Velocity Conf: Building a Faster & Stronger Web

Velocity Conf knocked my socks off. This was my first O’Reilly conference and I can really see what the hub-bub is all about. Velocity was host to many top industry pioneers like the dudes from Etsy who created StatsD, Mitchell Hashimoto who works on Vagrant, and reps from Opera, Mozilla, and Google, among other big names.

The conference was split into a venn-diagram of operations, development, and devops, so it was easy to experience talks that were on the fringes of most attendees’ skillsets. Being mostly into development and UX, the web performance track was my home turf. However, I did learn some operations stuff that helps me level up beyond just being able to scale up my meager home NAS server.
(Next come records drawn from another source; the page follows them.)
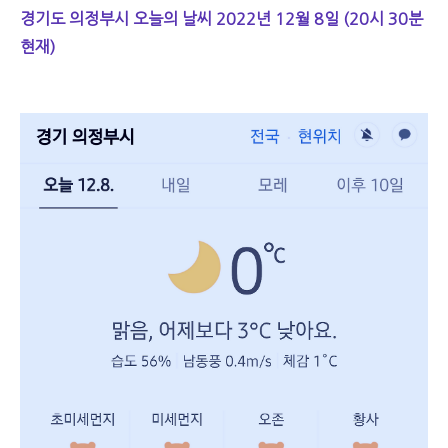
경기도 의정부시 오늘의 날씨 2022년 12월 8일 (20시 30분
현재)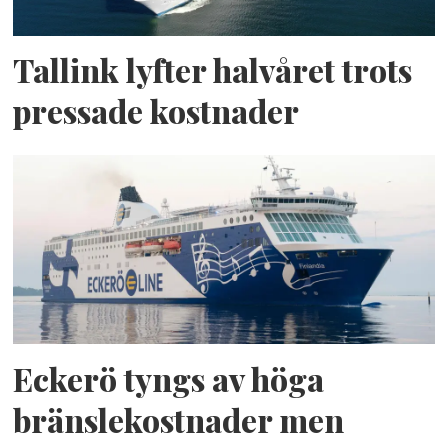
Tallink lyfter halvåret trots
pressade kostnader
Eckerö tyngs av höga
bränslekostnader men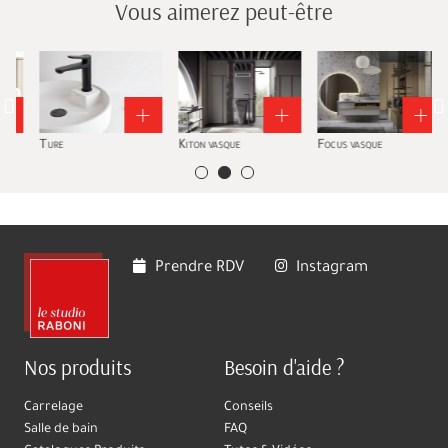
Vous aimerez peut-être
Ture
Kiton vasque
Focus vasque
Prendre RDV
Instagram
Nos produits
Besoin d'aide ?
Carrelage
Conseils
Salle de bain
FAQ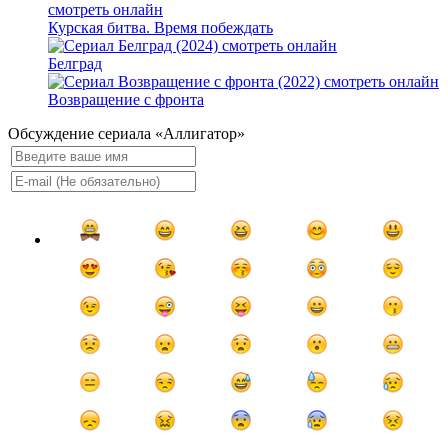
Курская битва. Время побеждать
Белград
Возвращение с фронта
Обсуждение сериала «Аллигатор»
Many of the pure operations talks had to do with visualization of systems; it was nice to hear the discussion involve many HCI principles that we use on the Intridea UX team on a day to day basis.

There was so much material on the web performance side of things that I could go on for days about it, but I’ll just share a few of my favorite tips from Velocity for this debriefing. I often see front-end developers and engineers struggle with exactly how to measure and address web performance issues, and many of the Velocity presenters covered ways to effectively optimize page load; and yes, image compression was one of those things mentioned.
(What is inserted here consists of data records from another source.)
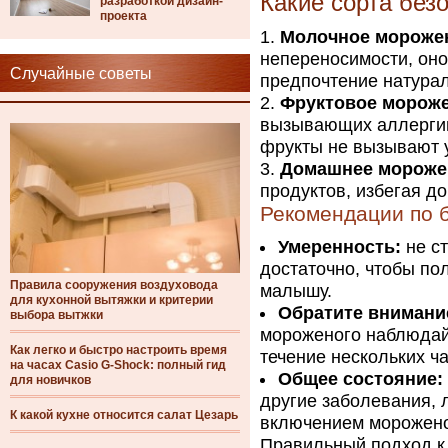
Какие сорта без
разработкой дизайн-
проекта
Молочное мороже
непереносимости, оно
Случайные советы
предпочтение натура
Фруктовое мороже
вызывающих аллергии,
фрукты не вызывают у
Домашнее мороже
продуктов, избегая до
Рекомендации по 
Умеренность:
не ст
достаточно, чтобы пол
Правила сооружения воздуховода
малышу.
для кухонной вытяжки и критерии
Обратите внимани
выбора вытжки
мороженого наблюдай
Как легко и быстро настроить время
течение нескольких ча
на часах Casio G-Shock: полный гид
Общее состояние:
для новичков
другие заболевания, 
К какой кухне относится салат Цезарь
включением морожено
Правильный подход к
DOMinate the Document Object Model

Ok, so let’s think about DOM render, it happens serially right? That means that we have to make sure we don’t structure our markup in a way that would severely block the “thread” when loading. Modern browsers have implemented work-arounds like “speculative loading” to download resources while still parsing the rest of the DOM. This is all well and good, but speculative loading will still fail if we have any inline script tags that use document.write() to append markup to the document. This would be a sure-fire way to block the DOM. Not all document.write() is entirely evil, but one should definitely be wary of it.

Something cool that Chrome for Android is doing is spinning up multiple processes when loading a document so it’s likely that true concurrent DOM render is probably coming in the near future. The faster a user sees browser paint (elements on the screen), the faster they will believe the page is loading. You never want to give them the “white screen of death”.

Optimization for Mobile

With responsive design all the rage (and with good reason), there are special considerations to make to optimize for multiple devices. Jason Grigsby drilled down into this at Velocity in his talk “Performance Implications of Responsive Design”. We obviously want to limit the size of any asset on a mobile device if necessary, but the W3C spec still needs to catch up with an image tag that allows multiple sources for multiple breakpoints. Until then, we have this:

Picturefill, a JS lib that allows us to specify multiple images with data attributes. In my opinion, the current landscape of responsive design feels very much like back when CSS and semantic markup had become en vogue. Browsers and W3C spec will need to catch up, and until then we will have to put some hacks in place to heighten the UX.

Tools

Now for the tools…

The W3C now has a couple of recommendations in the works for Timing APIs to measure a slew of attributes surrounding page speed. They are super easy to use too, all you need to do to leverage is:

window.performance

…and BAMMO, you’ve got yourself an interface in which you can piece together just about any metric for page load, memory allocation, etc. that you want.

If you just want to get a good rundown of these metrics, but don’t want to build it yourself, then use the PageSpeed Critical Path tool, a project headed by Bryan McQuade at Google. Bryan, Patrick Meenan, Dallas Marlow, and Steven Souders went over the tool in depth at Velocity, and you can see their presentation here.

A Stronger, Faster Web

Velocity’s theme is centered around “Building a Faster and Stronger Web.” What amazes me is that after leaving the conference I already feel more confident in my ability to begin building a faster, strong web.

Velocity was a conference that didn’t disappoint. It wasn’t a dull offering of overdone presentation topics and speakers – it actually offered interesting panels and presentations on a variety of really engaging topics, all centered around that single theme. I’m looking forward to heading back next year and learning what it will be like building the web in 2013!